One is struck first by his physical appearance, his lanky frame approaching seven feet. But the true marvel of the man is his verbal presence. He speaks a dialect of English that retains much of the vocabulary, phrasing, expression and accent of earlier English and Scots-Irish immigrants to the region -- so much so that he was featured on the PBS series “The Story of English.”
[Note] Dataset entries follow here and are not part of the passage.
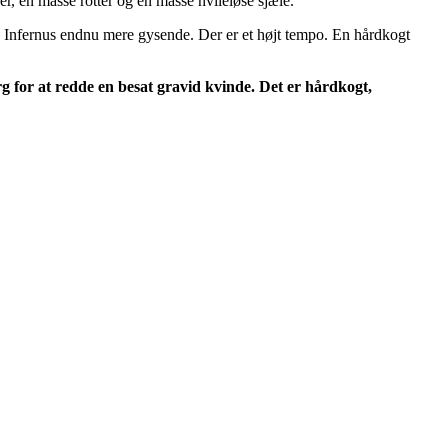
 en masse rotter og en masse hvileløse sjæle.
 Infernus endnu mere gysende. Der er et højt tempo. En hårdkogt
or at redde en besat gravid kvinde. Det er hårdkogt,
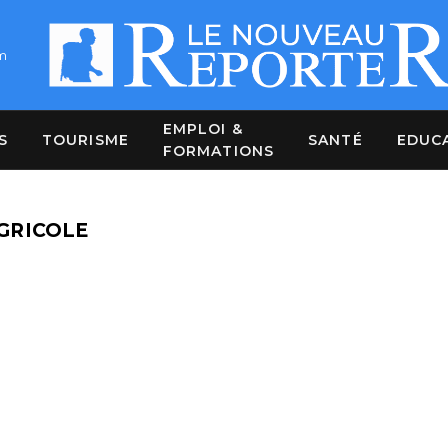
m
EMPLOI &
S
TOURISME
SANTÉ
EDUC
FORMATIONS
GRICOLE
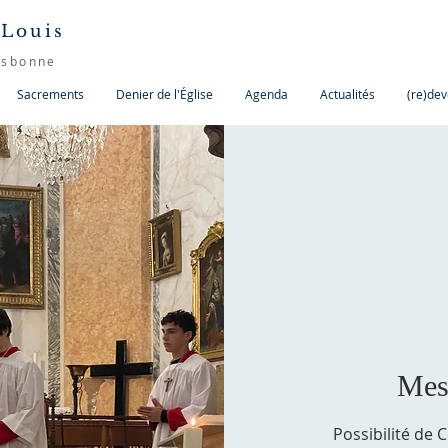
 Louis
isbonne
Sacrements
Denier de l'Église
Agenda
Actualités
(re)dev
Mes
Possibilité de 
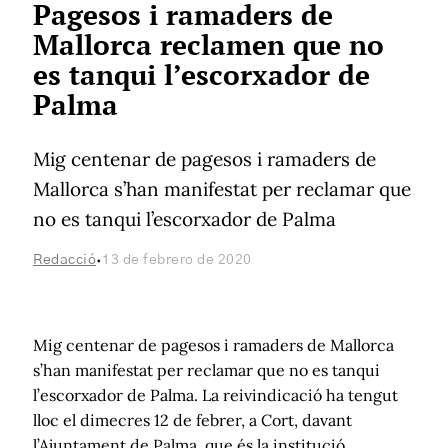
Pagesos i ramaders de
Mallorca reclamen que no
es tanqui l’escorxador de
Palma
Mig centenar de pagesos i ramaders de
Mallorca s’han manifestat per reclamar que
no es tanqui l’escorxador de Palma
·
Redacció
13 de febrero de 2020
Mig centenar de pagesos i ramaders de Mallorca
s’han manifestat per reclamar que no es tanqui
l’escorxador de Palma. La reivindicació ha tengut
lloc el dimecres 12 de febrer, a Cort, davant
l’Ajuntament de Palma, que és la institució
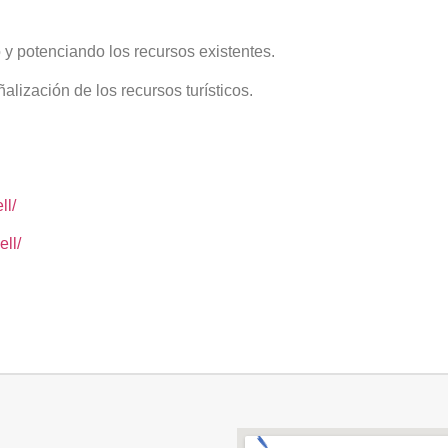
 y potenciando los recursos existentes.
lización de los recursos turísticos.
ll/
ll/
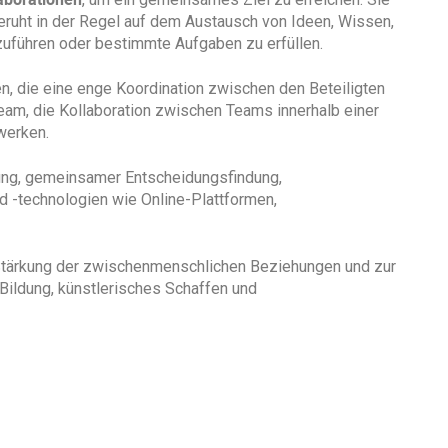
 beruht in der Regel auf dem Austausch von Ideen, Wissen,
zuführen oder bestimmte Aufgaben zu erfüllen.
, die eine enge Koordination zwischen den Beteiligten
Team, die Kollaboration zwischen Teams innerhalb einer
werken.
lung, gemeinsamer Entscheidungsfindung,
d -technologien wie Online-Plattformen,
ur Stärkung der zwischenmenschlichen Beziehungen und zur
 Bildung, künstlerisches Schaffen und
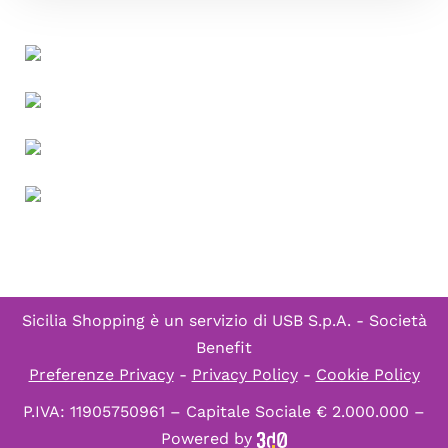
Sicilia Shopping è un servizio di
USB S.p.A. - Società
Benefit
Preferenze Privacy
-
Privacy Policy
-
Cookie Policy
P.IVA: 11905750961 – Capitale Sociale € 2.000.000 –
Powered by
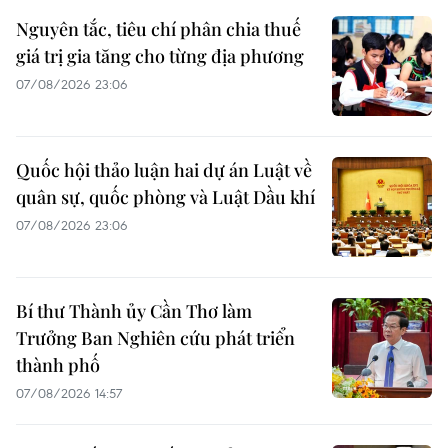
Nguyên tắc, tiêu chí phân chia thuế
giá trị gia tăng cho từng địa phương
07/08/2026 23:06
Quốc hội thảo luận hai dự án Luật về
quân sự, quốc phòng và Luật Dầu khí
07/08/2026 23:06
Bí thư Thành ủy Cần Thơ làm
Trưởng Ban Nghiên cứu phát triển
thành phố
07/08/2026 14:57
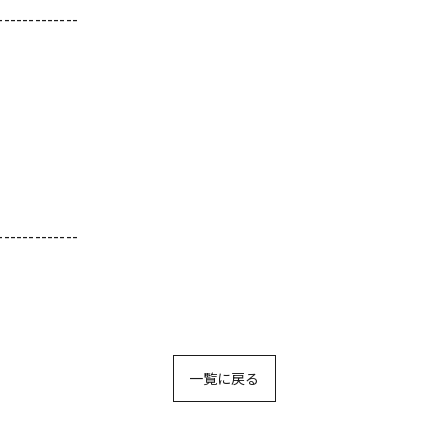
-------------
-------------
一覧に戻る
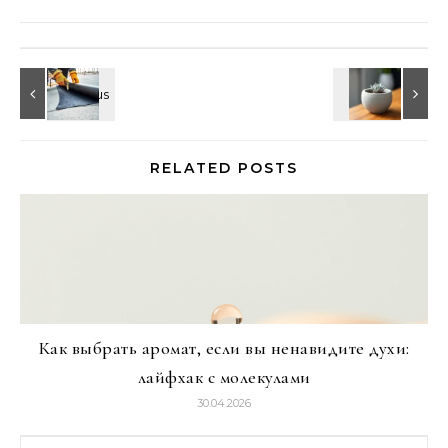
RELATED POSTS
Как выбрать аромат, если вы ненавидите духи:
лайфхак с молекулами
30.04.2026
Найти:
Ray Hicks relishes the spoken word and is a natural storyteller. He moves into a story and is totally engrossed. He talks about the characters as if they’d just stepped “round back of his house”, or gone up the road a piece. Ray is particularly fond of telling a group of stories known as Jack Tales, which are kin to the well-known tales of Jack and The Beanstalk or Jack The Giant Killer. The tales have ancient antecedents in Celtic and European folklore. In Ray’s interpretations, which may take the better part of an hour to complete, there is a wonderful weave of fairy tale elements with realistic trappings of Southern Appalachian Culture.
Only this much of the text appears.